Harmonization: Finding the Differences

There have been some discussions over the past several years about the harmonization of Open XML with ODF. In reality the world of formats is clearly much broader than just ODF and Open XML, but given the political climate the focus lately has been specifically on those two formats. As most folks know, the first step towards harmonization is to really gain a true understanding of the differences between the two formats. Last year the German national standard body DIN stood up and took a key driving role in this discussion. A number of different groups, including PC-Ware Information Technologies AG, Microsoft Deutschland GmbH, OPENLiMiT Holding AG, Dialogika GmbH, Ecma TC45, and Novell and independent experts have been working with DIN to truly understand what the differences between the formats are.

Gerd Shurmann, from the much respected FOKUS Fraunhofer Institute in Germany, is leading this effort as the Convener of the Working Group in DIN. You can look at the initial press release from last spring in which Gerd lays out the German national standard body's approach:

To place the work in an international context, Fraunhofer FOKUS is supporting the establishment of an international group of experts with DIN. The Working Group will take in account the experience gained in a variety of international projects such as the ODF Translator on sourceforge.

Also said in the same press release (I understand that the group is conducting their work in English):

The Working Group is open and is inviting international experts who would like to contribute to the Working Group's findings.

There is a lot of interest in the harmonization topic, but at this point, it's not clear what the suggestion actually entails as Rob Weir himself acknowledged. Some people (including Rob) have suggested there is 90% overlap between the two standards and that harmonization should be pretty simple additive process where features of one spec are added to the other spec. I don't personally believe this; I've posted before about some pretty big differences in approach (in formulas and spreadsheets performance for example). Rationalizing these is not up to me or Rob Weir (or any specific company). The formats are not sub-sets and super-sets of each other, they are fundamentally different. Any effort for harmonization must begin with some deep thinking about how things like text, tables, styles, graphics and page layout models are different (finding the difference is at the core of the DIN work) and how they can be rationalized when their core design is very different.

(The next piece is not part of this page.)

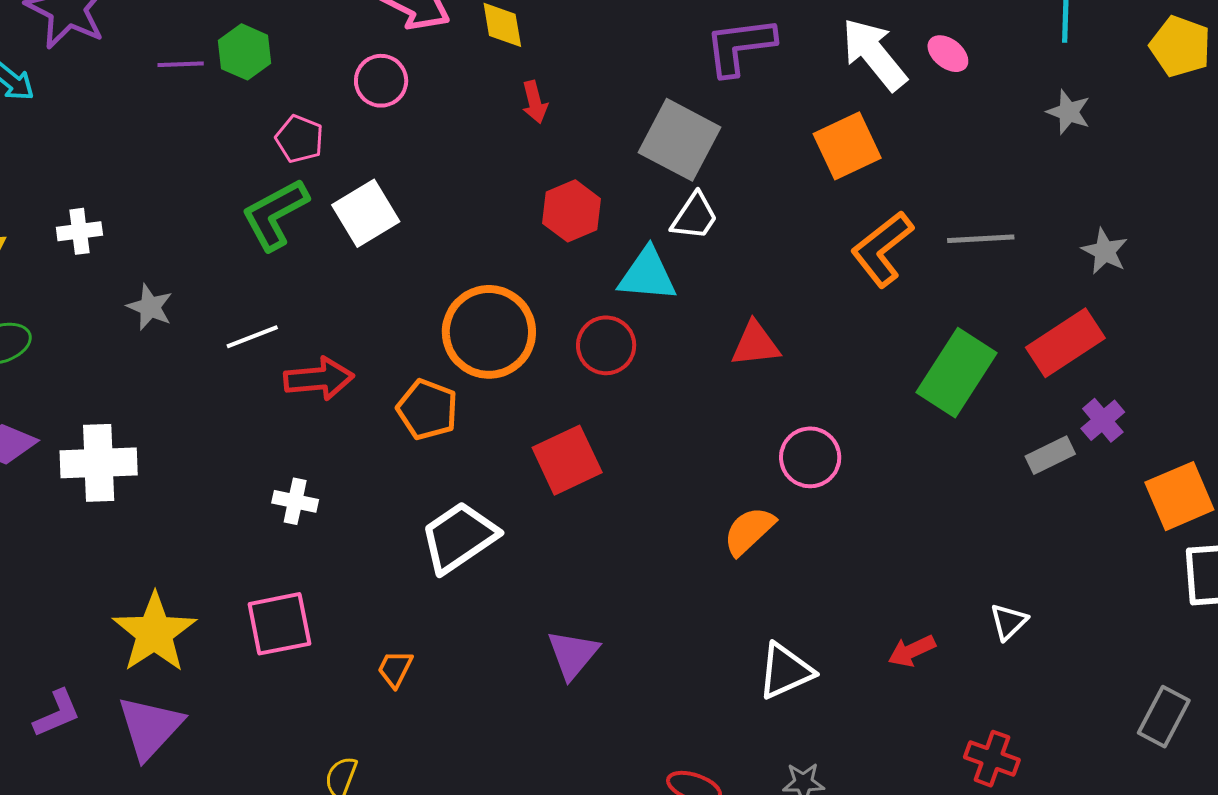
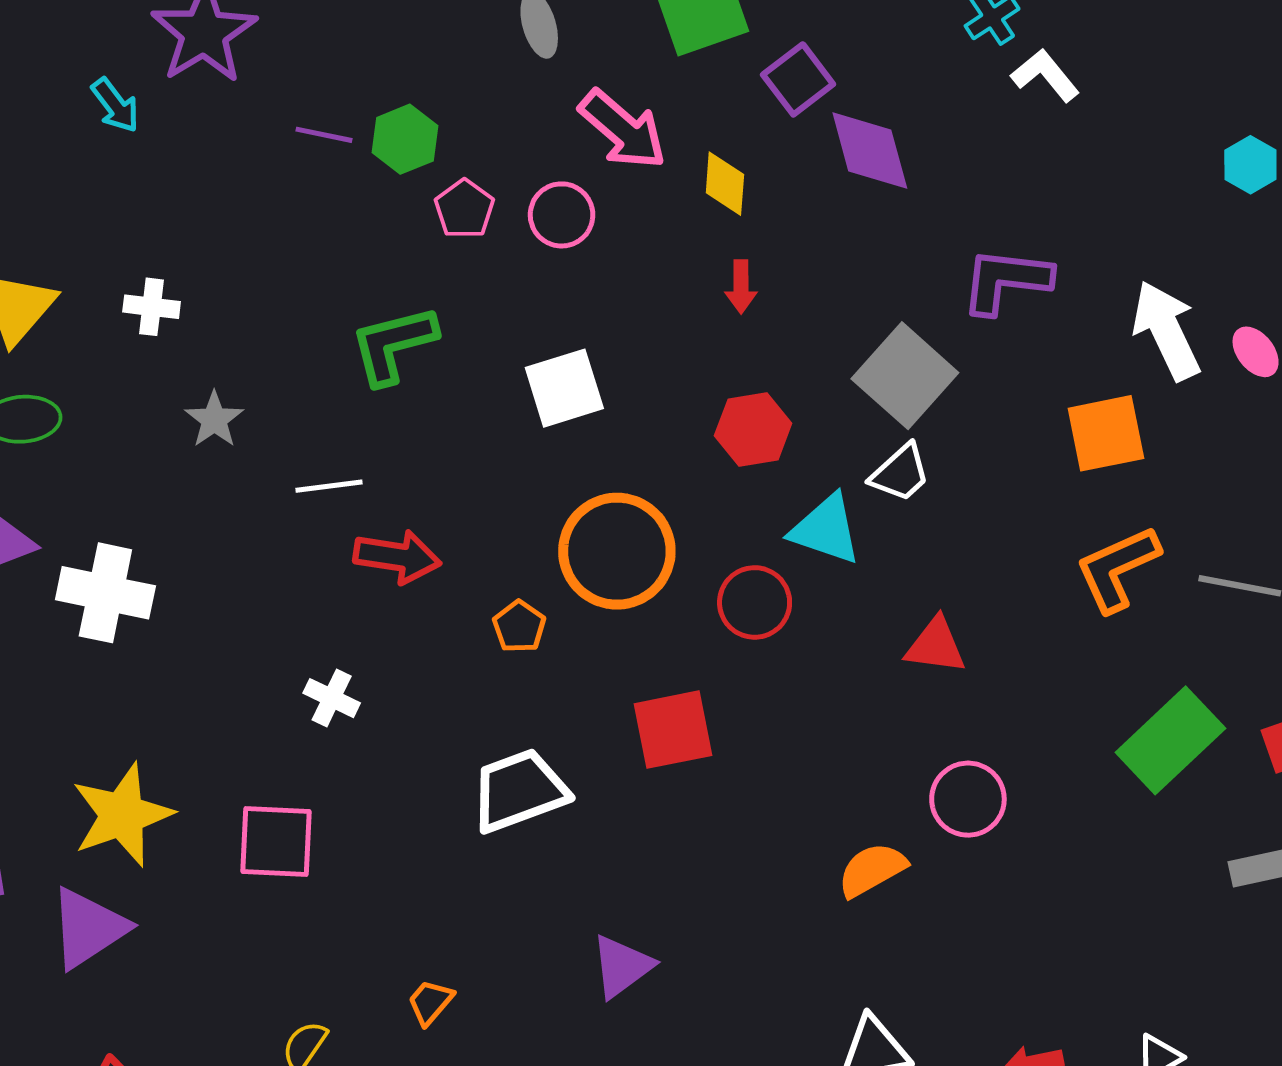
pink pentagon: (299, 139) -> (464, 209), moved
white square: (366, 213) -> (564, 388), moved
orange pentagon: (427, 409) -> (519, 627), size x0.7
orange trapezoid: (395, 669) -> (430, 1002), moved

It is actually funny to notice that Rob Weir is criticizing translation while at the same time pointing out himself that a lot of the features that were found to be missing in one or the other format were found precisely by looking at the result of translation work between the formats. Translation is a great way to actually get into the details and build a solution that can prove where the differences are.

Remember, this isn't about Microsoft or IBM, this is about standardization and it takes the whole community to drive this. Rob Weir, the head of the ODF working group stated today that he thinks harmonization is important. Well the offer has been on the table for awhile now to join in the work at DIN. As I said previously, it appears OASIS is already discussing with the German national standard body DIN in order to take a more direct role in the Working Group, as indicated by this discussion between Florian from Novell and Rob Weir . It's clearly what the community would like to see happen.

We always agreed that interoperability between formats is important. People have different views of what harmonization really means. Instead of debating the meaning of harmonization in the abstract, let's let the Standard Group (DIN) continue the work of identifying the differences, in detail, between the formats. Once they finish that work, then we can all decide the best way to proceed.